Still not sure where to stash your emergency fund? Check out our list of the best high-yield savings accounts for the opportunity to earn more than 10 times the national average rate today.
Pay off debt (high interest first)
Still carrying a balance on a credit card or personal loan? Using excess cash to wipe out debt could give you a "guaranteed return" equal to your interest rate.
For example, if your card is charging 20% APR, paying it off is like instantly earning 20% risk free. Tackling lower-interest debt can be smart too. It's better than having cash sit idle and earning nothing.
The true cost of excess savings
Let's say you're holding an excess $30,000 in cash, on top of your emergency fund.
Here's what growth would look like in these accounts:
- Savings account earning 4.00% APY (typical for today's top HYSAs)
- Investment account averaging 8% annual returns (This is a rough example and actually a conservative estimate based on the S&P 500's history)

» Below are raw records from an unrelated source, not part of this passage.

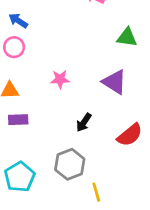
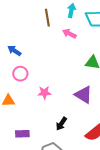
pink circle: (14, 47) -> (20, 74), moved
purple rectangle: (18, 120) -> (22, 134), moved

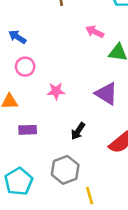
pink arrow: (69, 34) -> (95, 32), moved
purple rectangle: (22, 134) -> (28, 130), moved

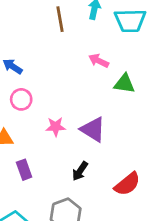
purple triangle: (106, 94) -> (93, 130), moved
purple rectangle: (28, 130) -> (24, 170), turned 72

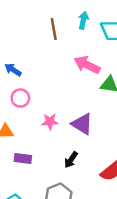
pink arrow: (99, 61) -> (87, 65), size x1.5
purple rectangle: (24, 170) -> (23, 159), turned -63

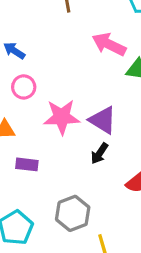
pink star: (50, 122) -> (62, 117), size x1.6
black arrow: (71, 160) -> (100, 153), moved

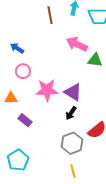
purple rectangle: (27, 164) -> (25, 120), turned 32
gray hexagon: (73, 213) -> (72, 143), moved

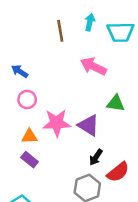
green triangle: (95, 60) -> (116, 103), moved
orange triangle: (11, 98) -> (30, 136), moved
black arrow: (71, 113) -> (96, 157), moved

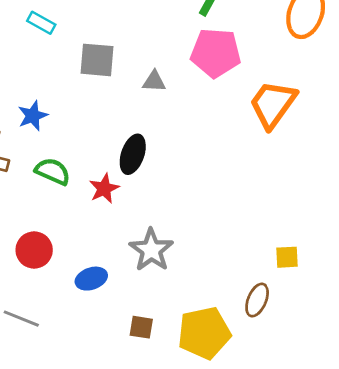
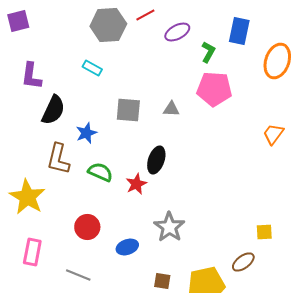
gray square: (97, 60) -> (128, 110), moved
orange trapezoid: (273, 104) -> (273, 134), moved, size x0.6
brown ellipse: (257, 300) -> (243, 262), turned 30

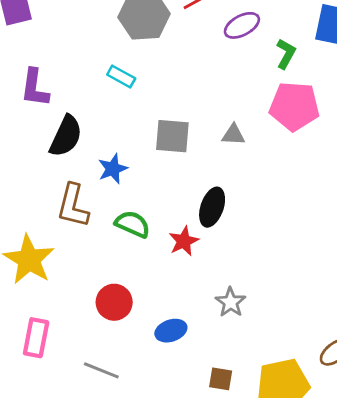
gray star: (169, 227) -> (231, 302), size x0.7

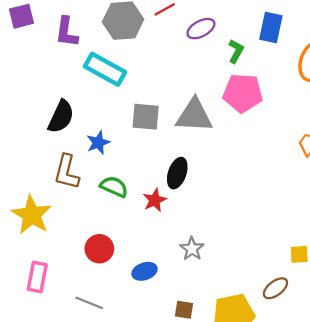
cyan rectangle: (121, 77) -> (105, 69), size x1.8
purple L-shape: (35, 88) -> (67, 32), moved
gray triangle: (233, 135) -> (194, 116), size x2.0

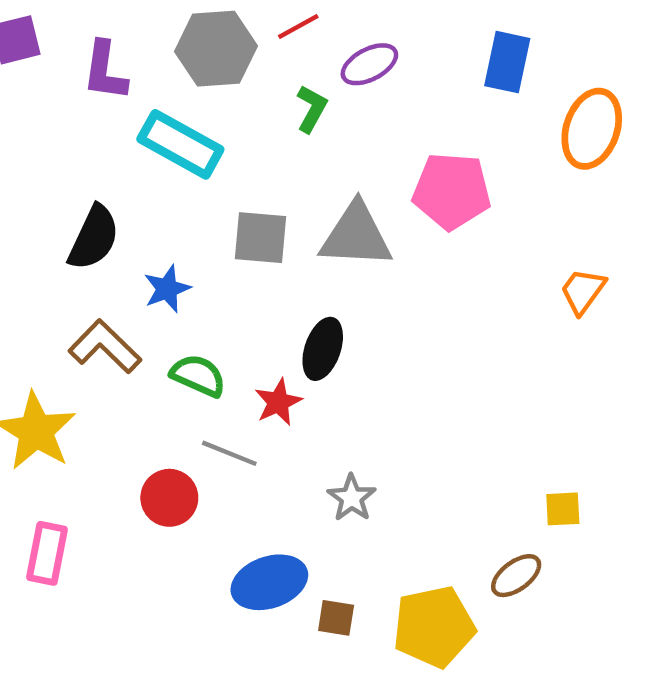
green L-shape: (236, 51) -> (312, 109), moved
brown L-shape: (67, 172) -> (105, 347), turned 120
blue ellipse: (145, 271) -> (269, 582), moved, size x1.5
gray line: (89, 303) -> (229, 453), moved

Years | Savings Account (4%) | Investing Account (8%) |
---|---|---|
1 year | $31,200 | $32,400 |
5 years | $36,499 | $44,079 |
10 years | $44,407 | $64,768 |
20 years | $65,734 | $139,828 |
Compound interest is wild. A tiny rate difference -- over decades -- makes a massive difference in how much money you end up with. Stop waiting and start making your money work harder for you today.